Sembilan belas

150 17 3
                                    

Jangan lupa vote dan komen
Ada sedikit adengan 🌚 hehe..

***

Mahen masih berada dirumah hingga malam hari. Keduanya sempat tertidur sebentar, lalu kemudian Mahen terbangun lebih dulu. Dika masih terlelap dalam tidurnya, masih asik dengan mimpinya yang entah seindah apa sehingga pemuda itu tak bangun juga padahal jam sudah menunjukkan pukul 6.30. Tapi mimpi itu akhirnya terputus setelah mendengar samar-samar isak tangis didalam kamarnya.

Dengan perlahan pemuda itu mengerjapkan matanya dengan pelan.
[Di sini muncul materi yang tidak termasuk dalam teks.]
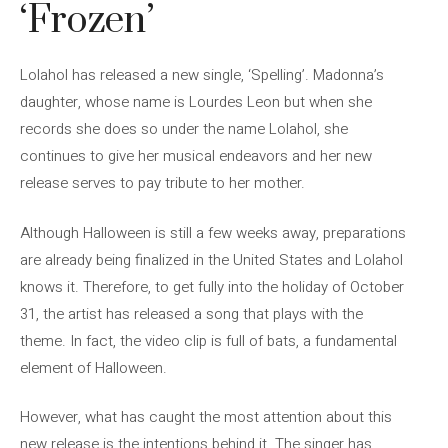
‘Frozen’
Lolahol has released a new single, ‘Spelling’. Madonna’s
daughter, whose name is Lourdes Leon but when she
records she does so under the name Lolahol, she
continues to give her musical endeavors and her new
release serves to pay tribute to her mother.
Although Halloween is still a few weeks away, preparations
are already being finalized in the United States and Lolahol
knows it. Therefore, to get fully into the holiday of October
31, the artist has released a song that plays with the
theme. In fact, the video clip is full of bats, a fundamental
element of Halloween.
However, what has caught the most attention about this
new release is the intentions behind it. The singer has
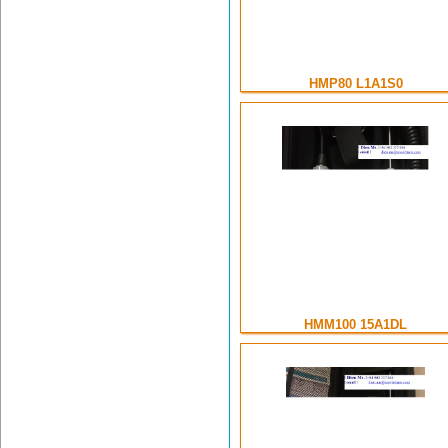
HMP80 L1A1S0
HMM100 15A1DL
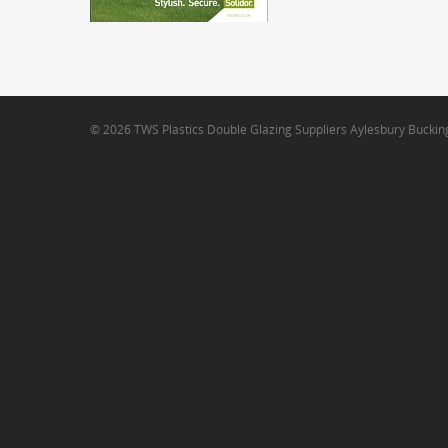
© 2026 TWS Plastics Double Glazing Suppliers Aylesbury Bucki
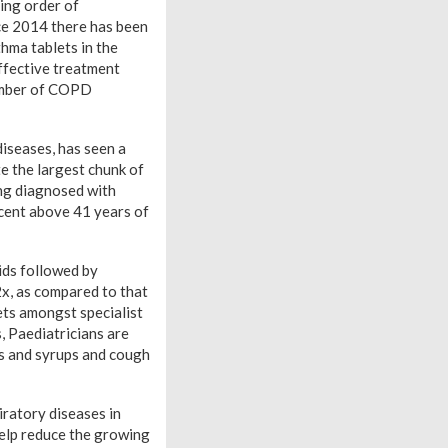
ing order of
ce 2014 there has been
hma tablets in the
ffective treatment
number of COPD
diseases, has seen a
e the largest chunk of
ing diagnosed with
cent above 41 years of
ids followed by
2x, as compared to that
ets amongst specialist
 Paediatricians are
ts and syrups and cough
ratory diseases in
 help reduce the growing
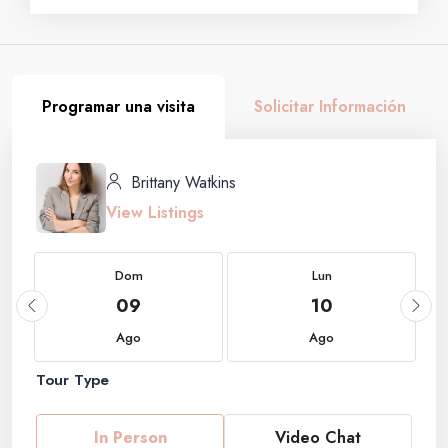
Programar una visita
Solicitar Información
Brittany Watkins
View Listings
Dom
Lun
09
10
Ago
Ago
Tour Type
In Person
Video Chat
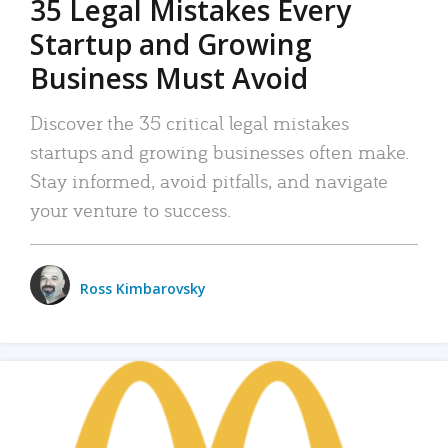
35 Legal Mistakes Every
Startup and Growing
Business Must Avoid
Discover the 35 critical legal mistakes
startups and growing businesses often make.
Stay informed, avoid pitfalls, and navigate
your venture to success.
Ross Kimbarovsky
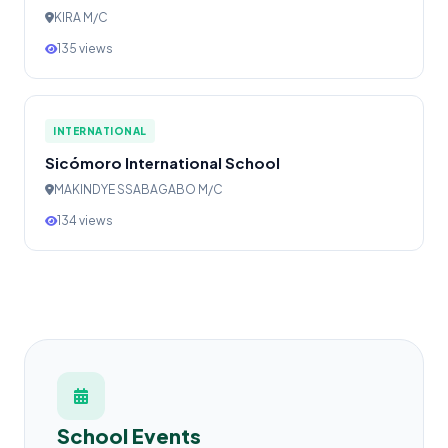
KIRA M/C
135 views
INTERNATIONAL
Sicómoro International School
MAKINDYE SSABAGABO M/C
134 views
School Events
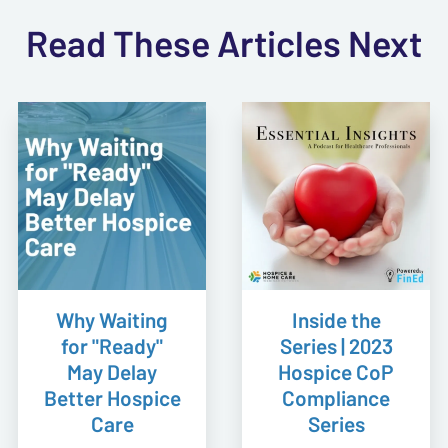
Read These Articles Next
Why Waiting
Inside the
for "Ready"
Series | 2023
May Delay
Hospice CoP
Better Hospice
Compliance
Care
Series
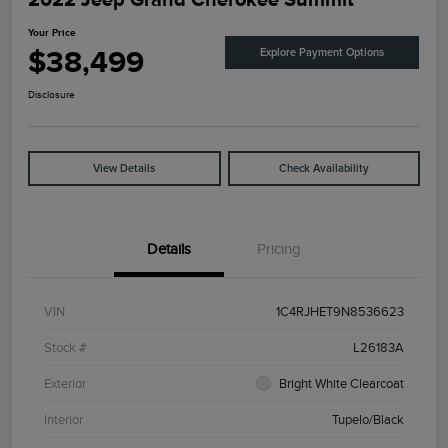
Your Price
$38,499
Explore Payment Options
Disclosure
View Details
Check Availability
Details
Pricing
VIN
1C4RJHET9N8536623
Stock #
L26183A
Exterior
Bright White Clearcoat
Interior
Tupelo/Black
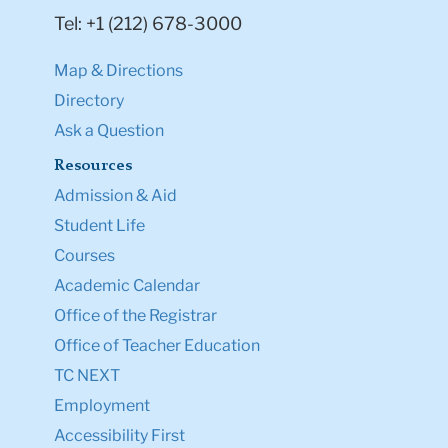
Tel: +1 (212) 678-3000
Map & Directions
Directory
Ask a Question
Resources
Admission & Aid
Student Life
Courses
Academic Calendar
Office of the Registrar
Office of Teacher Education
TC NEXT
Employment
Accessibility First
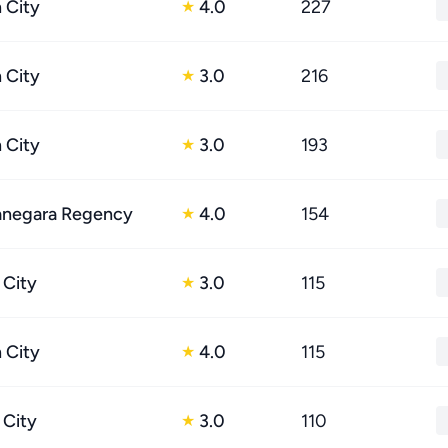
 City
4.0
227
★
 City
3.0
216
★
 City
3.0
193
★
tanegara Regency
4.0
154
★
 City
3.0
115
★
 City
4.0
115
★
 City
3.0
110
★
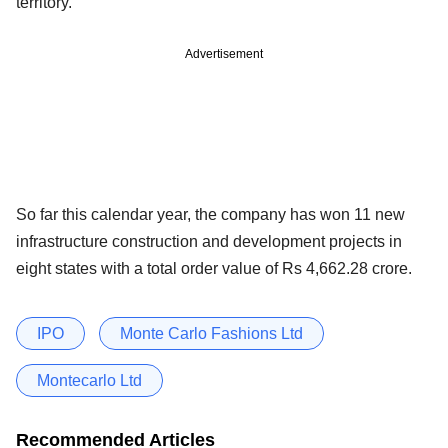
territory.
Advertisement
So far this calendar year, the company has won 11 new
infrastructure construction and development projects in
eight states with a total order value of Rs 4,662.28 crore.
IPO
Monte Carlo Fashions Ltd
Montecarlo Ltd
Recommended Articles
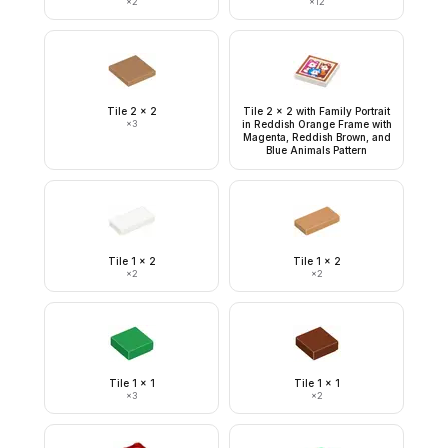
×
2
×
12
Tile 2 x 2
Tile 2 x 2 with Family Portrait
×
3
in Reddish Orange Frame with
Magenta, Reddish Brown, and
Blue Animals Pattern
Tile 1 x 2
Tile 1 x 2
×
2
×
2
Tile 1 x 1
Tile 1 x 1
×
3
×
2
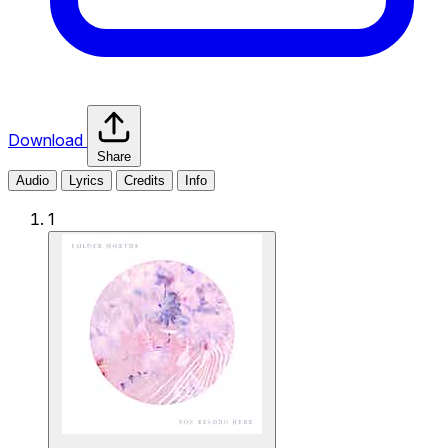
Download
Share
Audio
Lyrics
Credits
Info
1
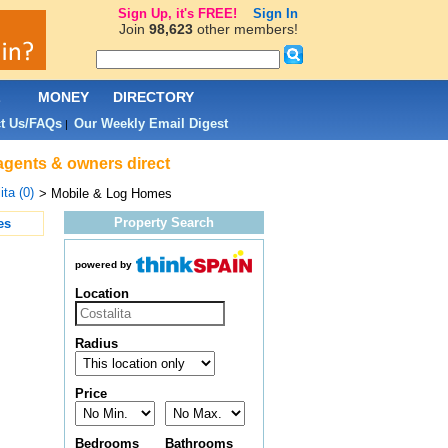
Sign Up, it's FREE!
Sign In
Join
98,623
other members!
L
MONEY
DIRECTORY
t Us/FAQs
Our Weekly Email Digest
|
 agents & owners direct
ita (0)
> Mobile & Log Homes
Property Search
es
powered by
Location
Radius
Price
Bedrooms
Bathrooms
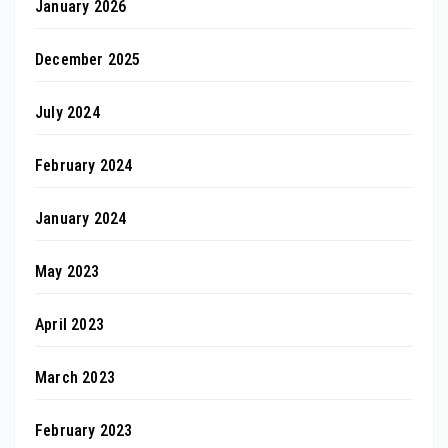
January 2026
December 2025
July 2024
February 2024
January 2024
May 2023
April 2023
March 2023
February 2023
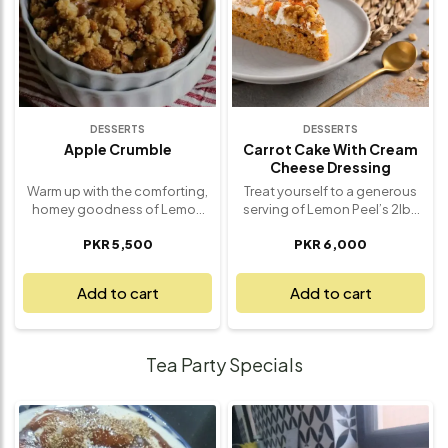
dessert that transports you to
this Pavlova is a crowd-
an island getaway. Freshly
pleasing dessert that’s always
made with love and packed
a showstopper. Made fresh,
with tropical goodness, it’s a
beautifully presented, and
true taste of the tropics.
utterly irresistible – it’s a
dessert you’ll love.
DESSERTS
DESSERTS
Apple Crumble
Carrot Cake With Cream
Cheese Dressing
Warm up with the comforting,
Treat yourself to a generous
homey goodness of Lemon
serving of Lemon Peel’s 2lbs
Peel’s Apple Crumble – a
Carrot Cake with Cream
PKR 5,500
PKR 6,000
dessert that’s as
Cheese Frosting – a truly
heartwarming as it is delicious.
indulgent dessert that’s as
This delightful treat features
satisfying as it is delicious.
Add to cart
Add to cart
tender, caramelized apples
This extra-large, moist carrot
nestled beneath a golden,
cake is infused with a perfect
buttery crumble topping.
blend of grated carrots and
Each bite delivers a perfect
warm spices, delivering rich
Tea Party Specials
mix of sweet apples, spiced
flavor in every bite. It’s topped
with cinnamon, and a crisp,
with a creamy, tangy cream
melt-in-your-mouth topping
cheese frosting that
that adds just the right
complements the spiced cake
amount of crunch. Perfect for
beautifully, offering a smooth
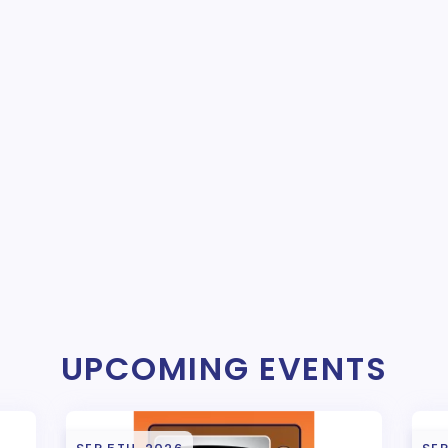
UPCOMING EVENTS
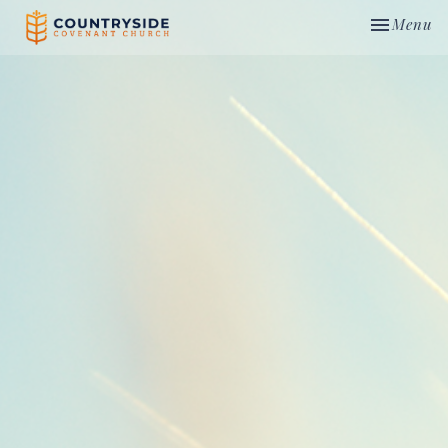
Toggle nav
Menu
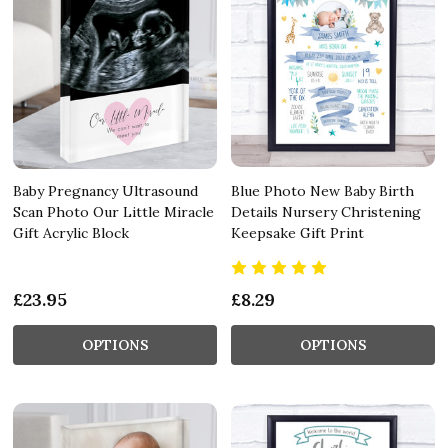
Baby Pregnancy Ultrasound
Blue Photo New Baby Birth
Scan Photo Our Little Miracle
Details Nursery Christening
Gift Acrylic Block
Keepsake Gift Print
£23.95
£8.29
OPTIONS
OPTIONS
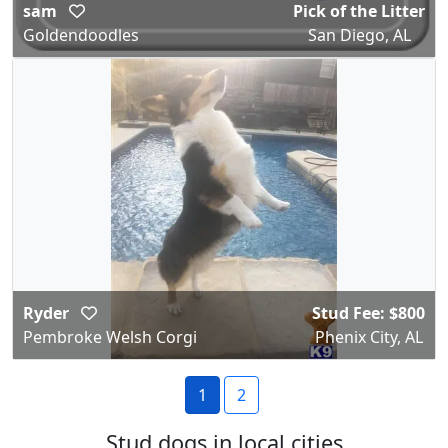
sam
Pick of the Litter
Goldendoodles
San Diego, AL
Ryder
Stud Fee: $800
Pembroke Welsh Corgi
Phenix City, AL
1
2
Stud dogs in local cities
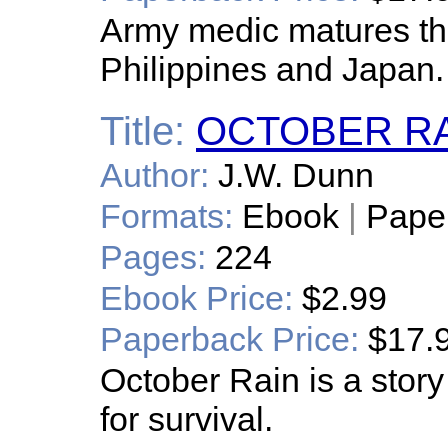
Army medic matures th
Philippines and Japan.
Title:
OCTOBER R
Author:
J.W. Dunn
Formats:
Ebook
|
Pape
Pages:
224
Ebook Price:
$2.99
Paperback Price:
$17.
October Rain is a story 
for survival.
Saat keadannya yang mulai sadar sepenuhnya, suara itu semakin terdengar jelas di indra pendengarnnya. Keadaan kamar masih gelap hanya ada sedikit cahaya yang masuk kedalam ruangan itu dari luar, sulit untuk menemukan sumber suara yang berada disana. namun ia tak mungkin salah dengar dengan suara itu.

Setelah berfikir beberapa saat ia baru ingat tadi Mahen berbaring disebelahnya. Ia menoleh kesamping, ia raba kasurnya. Tak dia dapati Pemuda itu disana. dengan perlahan Dika mulai turun dari ranjangnya kemudian perlahan melangkah mencari saklar lampu. Namun sebelum menemukannya, samar-samar terlihat seorang pemuda yang duduk dekat jendela. Walau tak begitu jelas, namun cahaya dari luar rumah masih membantu penglihatan Dika.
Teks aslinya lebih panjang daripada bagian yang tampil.